Debtwire is reporting VistaJet Malta Finance PLC and XO Management Holding Inc., units of Dubai-based Vista Global Holdings, successfully sold $550 million in senior unsecured bonds earlier this week. The news service, which covers the worldwide debt market, said Vista had to increase the coupon of the deal due to investor concerns about the cyclical nature of private aviation and UHNW spending during a downturn.
Paula Seligson, a reporter with Debtwire who wrote the story said overall the deal is positive news for Vista Global. She said the funds which will be used to refinance two pieces of debt due in 2020 and 2021, and it means the company now doesn’t have any more major refinancing obligations until 2024. She said companies typically refinance debt one to two years before it is due, so the timing of the bond offering was typical.
“It’s definitely a good thing,” Seligson told Private Jet Card Comparisons.
Marketing material promoting the bonds showed Vista Global is projecting a consolidated EBITDA of $353 million in 2019. After interest payments and capital expenditures, the group would have a free cash flow of $188 million, according to Debtwire.
However, Seligson noted the company also expects to pay approximately $200 million per year additionally for the next four years in aircraft financing expenses, implying a negative cash flow of approximately $12 million based on its 2019 forecast.
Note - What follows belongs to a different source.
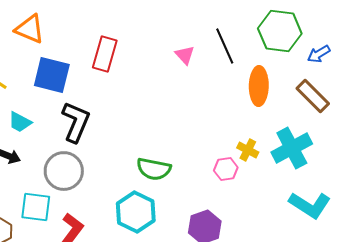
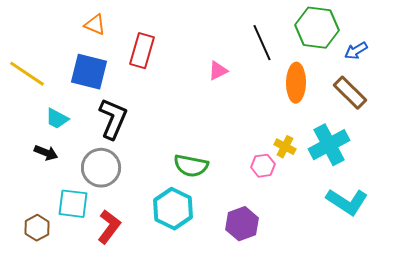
orange triangle: (30, 29) -> (95, 25), moved, size x0.7
pink triangle: (185, 55) -> (218, 71), moved, turned 45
She said the company didn’t disclose what type of flexibility it might have on those payments.
The offering also reveals some details of Vista Global’s ownership. The report puts Vista Global chairman Thomas Flohr’s ownership at 86.6% with Rhone Capital holding a 12.9% stake. Rhone Capital had previously agreed to invest at least $150 million in VistaJet.
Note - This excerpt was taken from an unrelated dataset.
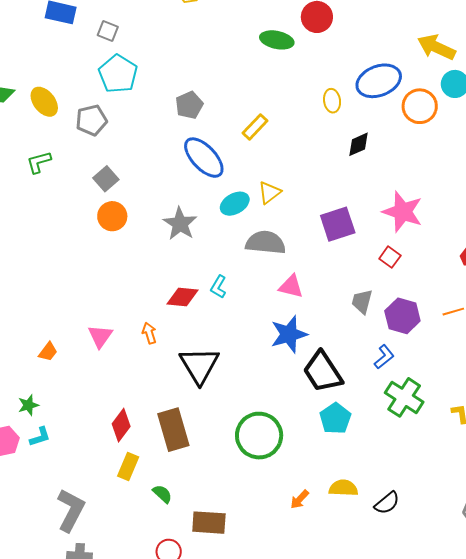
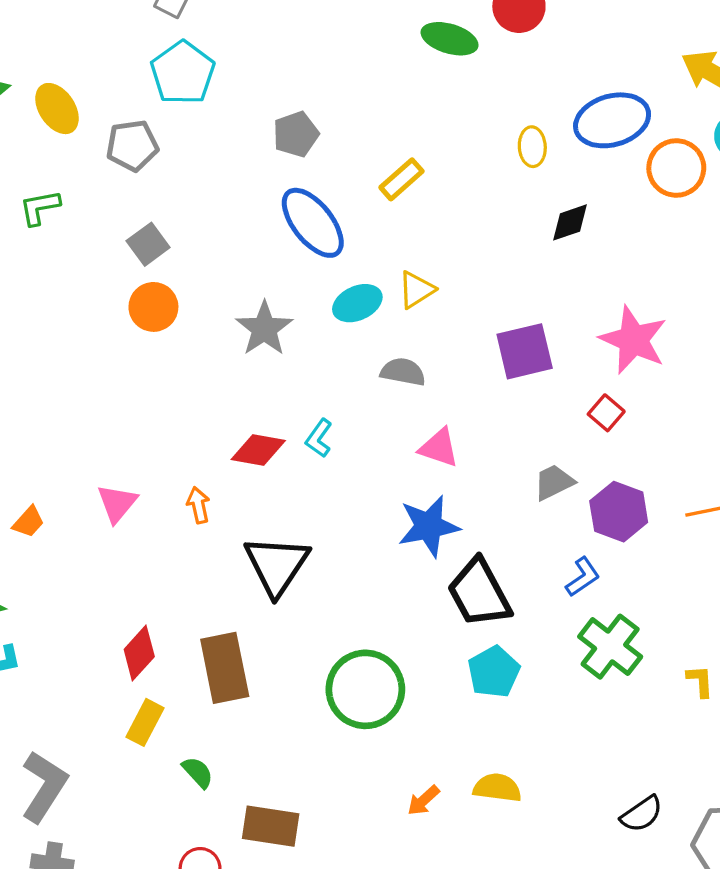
gray semicircle: (266, 243) -> (403, 372), size x0.7
gray trapezoid: (362, 301) -> (554, 482), turned 44
black semicircle: (387, 503) -> (642, 814), moved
Vista Global argued that it is positioned to survive any market dives. “Our resiliency through downturns was evidenced by our revenue being flat through 2008 and 2009, and our revenue and hours flown having increased every year since then, despite various headwinds during certain time periods,” the company wrote in the deal documents.
VistaJet offers a jet card program requiring buying at least 50 hours per year with a three-year commitment and hourly rates ranging from $12,000 to $18,000 on its fleet of super-midsize and large-cabin jets.
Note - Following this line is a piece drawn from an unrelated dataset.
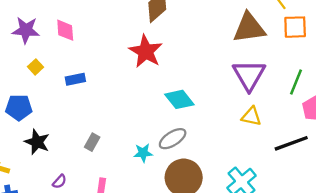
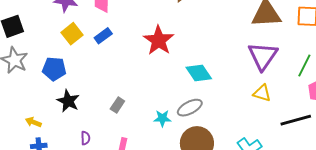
red star: (146, 51) -> (159, 40), moved
yellow square: (36, 67) -> (72, 34), size x1.5
blue rectangle: (75, 79) -> (103, 36), moved, turned -30
purple semicircle: (59, 182) -> (85, 138), turned -48

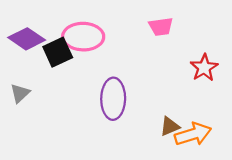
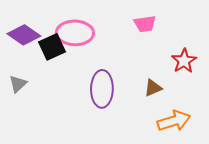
brown triangle: (170, 126) -> (153, 88), moved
XOJET offers several card membership programs, including a broker program on light and midsize jets, and a super-midsize jet card predicated on its owned fleet of Challenger 300s and Citation Xs. XOJET programs start at $50,000. It also has a sizeable brokerage for on-demand charter thought to exceed $100 million in annual revenues.
Vista Global has previously said it wants to expand the XOJET outside the United States. Last month it announced an agreement to acquire JetSmarter, the troubled seat sharing broker in a play for its technology platform. Executives at Vista Global didn’t respond to a request for comment.